Yes. And what has really changed is that ethnic cleansing has become part of the mainstream public discourse. This is something I previously thought was not unimaginable, but very unlikely outside of a major regional war. Now it’s discussed. People are asked about this. A poll found that eighty-two percent of Israeli Jews supported the expulsion of Gazans. You can contest this or that poll, but you have clear Israeli Jewish majorities in favor of expelling Palestinians from Gaza. On one level, many Israelis feel that their fundamental predicament, the predicament of Zionism, will not be resolved as long as millions of Palestinians live in the territory under their control.

When you say that this has become part of the dominant discourse, what are you referring to?

I’m talking about media figures, government ministers and Knesset members discussing the expulsion. I’m talking about center-left Israelis who are proposing plans for what they call a voluntary “transfer” from Gaza. Ram Ben-Barak, a centrist Knesset member, was a co-author of one of the plans. It is no longer a marginal notion. And that comes from the fact that the Israelis are not willing to give the Palestinians a state or equal rights. What remains is either the continuation of apartheid or ethnic cleansing – and ethnic cleansing is attractive because it appears to be a solution. While apartheid appears to be durable, it is a non-solution. It seems that the problem is not resolved.

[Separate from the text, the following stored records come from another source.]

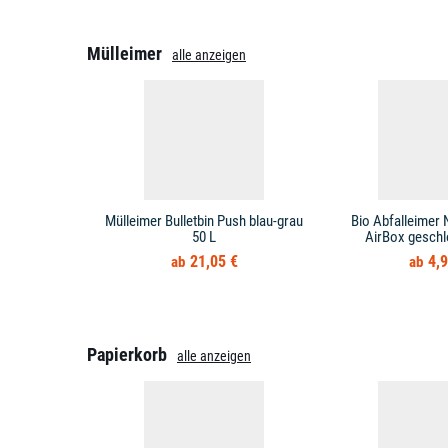
Mülleimer
alle anzeigen
Mülleimer Bulletbin Push blau-grau
Bio Abfalleimer 
50 L
AirBox geschl
21,05 €
4,9
Papierkorb
alle anzeigen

Okay, but why haven’t international condemnation and Israel’s declining popularity touched Israelis and convinced them that they should change course? Why do you think they learned the opposite lesson?

There is a huge difference between a change in public opinion and political changes that actually affect Israelis. And we really haven’t seen the latter. During a genocide, the Israeli arms industry was booming. They were making record profits. And we have at least nearly seventy thousand deaths in Gaza. It took this for the first bills banning products from the colonies to be introduced in certain European countries. But it is still not possible to obtain a ban on products from the colonies on a European scale. It’s a failure. Israelis therefore feel no real consequences.

I agree with everyone on the left who thinks this shift in global public opinion is important, but what it means is too often exaggerated. The United States arms Israel and the Europeans are Israel’s largest trading partner. It is embarrassing how many people are calling this a peace deal – not just Trump but also German Chancellor Friedrich Merz. The Europeans will probably reverse their modest measures. The Eurovision Song Contest was due to hold a vote in November on whether to include Israel next year, and that vote has now been postponed. You see headline after headline about how Europe is preparing to re-embrace Israel.